# Canada job search process



## xplore (Feb 17, 2015)

Hi Frndz,

I got the file number from Canada CIC.
If I want to start my job search from India, can you suggest me the ways....
I am planning to come with my family.So I would like to search the job 1st, later I will come there.

Thanks & Regards
Sridhar
Hyderabad


----------



## colchar (Oct 25, 2011)

You are _highly_ unlikely to get a job from India. Why would they hire you when there are people who are already in Canada who are looking for jobs?


----------



## xplore (Feb 17, 2015)

Hi Colchar,
Good logic.However i am asking for the possibility.
If you know anything please guide me.

Thanks & Regards
Sridhar


----------



## OldPro (Feb 18, 2015)

Well what kind of job are you looking for? That is going to be a big factor in how likely it is you can start job hunting beforehand or not.


----------



## colchar (Oct 25, 2011)

xplore said:


> Hi Colchar,
> Good logic.However i am asking for the possibility.
> If you know anything please guide me.
> 
> ...



I told you the possibility - it is _highly_ unlikely.


----------



## xplore (Feb 17, 2015)

Hi Oldpro,

It is Cisco Networking.(Routers,Switches,Loadbalancers,Firewalls) and F5 load balanacers with CCNA and CCNP certifications.


----------



## OldPro (Feb 18, 2015)

Do some looking at what is available and contact some people from there.

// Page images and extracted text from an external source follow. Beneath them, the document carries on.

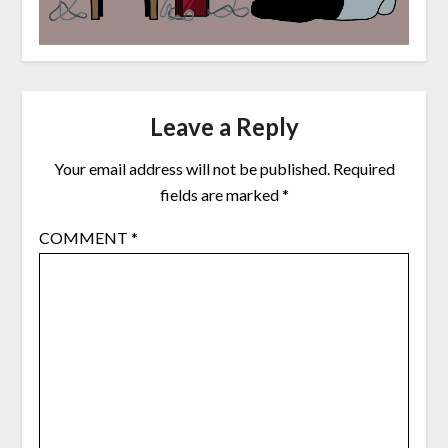
Leave a Reply
Your email address will not be published.
Required
fields are marked
*
COMMENT
*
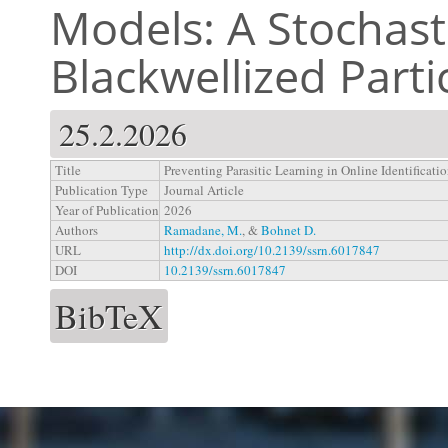
Models: A Stochasti
Blackwellized Partic
25.2.2026
Title
Preventing Parasitic Learning in Online Identificat
Publication Type
Journal Article
Year of Publication
2026
Authors
Ramadane, M.
, &
Bohnet D.
URL
http://dx.doi.org/10.2139/ssrn.6017847
DOI
10.2139/ssrn.6017847
BibTeX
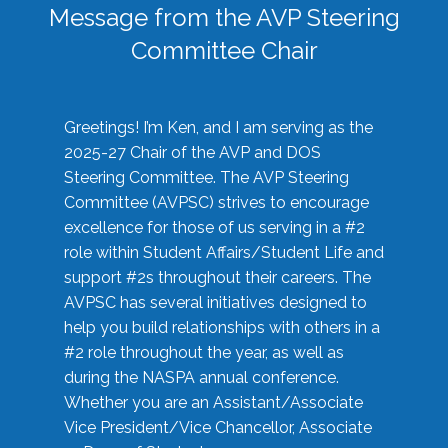
Message from the AVP Steering
Committee Chair
Greetings! I’m Ken, and I am serving as the
2025-27 Chair of the AVP and DOS
Steering Committee. The AVP Steering
Committee (AVPSC) strives to encourage
excellence for those of us serving in a #2
role within Student Affairs/Student Life and
support #2s throughout their careers. The
AVPSC has several initiatives designed to
help you build relationships with others in a
#2 role throughout the year, as well as
during the NASPA annual conference.
Whether you are an Assistant/Associate
Vice President/Vice Chancellor, Associate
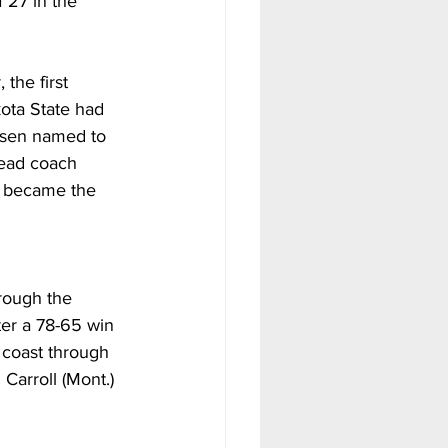
 27 in the 
the first 
kota State had 
esen named to 
Head coach 
d became the 
hrough the 
er a 78-65 win 
 coast through 
arroll (Mont.) 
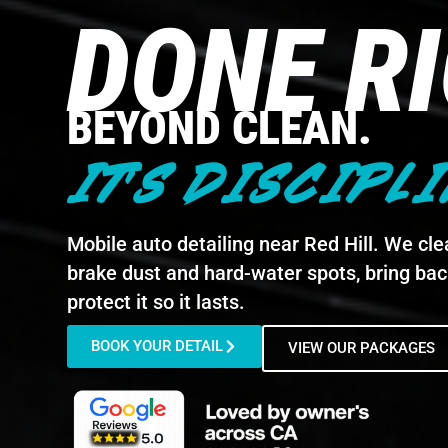
DONE R
BEYOND CLEAN.
IT'S DISCIPLI
Mobile auto detailing near Red Hill. We cl
brake dust and hard-water spots, bring bac
protect it so it lasts.
BOOK YOUR DETAIL
VIEW OUR PACKAGES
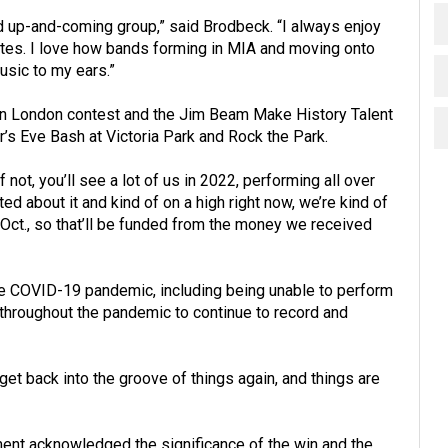
and up-and-coming group,” said Brodbeck. “I always enjoy
uates. I love how bands forming in MIA and moving onto
usic to my ears.”
n London contest and the Jim Beam Make History Talent
’s Eve Bash at Victoria Park and Rock the Park.
if not, you’ll see a lot of us in 2022, performing all over
ed about it and kind of on a high right now, we’re kind of
n Oct., so that’ll be funded from the money we received
e COVID-19 pandemic, including being unable to perform
 throughout the pandemic to continue to record and
 get back into the groove of things again, and things are
ent acknowledged the significance of the win and the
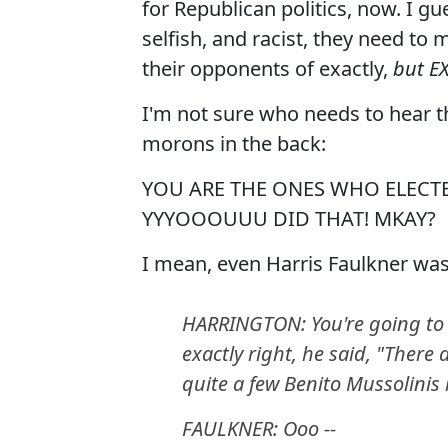
for Republican politics, now. I gu
selfish, and racist, they need to
their opponents of exactly,
but E
I'm not sure who needs to hear thi
morons in the back:
YOU ARE THE ONES WHO ELECTE
YYYOOOUUU DID THAT! MKAY?
I mean, even Harris Faulkner wasn
HARRINGTON: You're going to b
exactly right, he said, "There
quite a few Benito Mussolinis 
FAULKNER: Ooo --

Explain your background and situation and when you expect to be available IN Canada to work. Don't ask for a job yet, ask for advice on how to proceed given your situation. 
https://www.google.ca/?gfe_rd=cr&ei=RA7mVK92w--MAcTPgogF&gws_rd=ssl#q=cisco+networking+jobs+canada

For example, I found this ad and at the bottom of it you will see a name and a phone number. Use Skype to phone the guy and ask him for some advice. When you do, use the '8 Magic Words'. Use exactly these words. 'I have a problem, I need your help.'

Most people will respond to a personal request for help. 

SR Network Engineer: Control Systems & Critical Infrastructure | HAYS | Workopolis


----------



## xplore (Feb 17, 2015)

Hi OldPro,

Thanks a lot for your guidance.

Regards
Sridhar


----------



## iblis3 (Mar 19, 2015)

Maybe try work listing sites such as Workopolis?


----------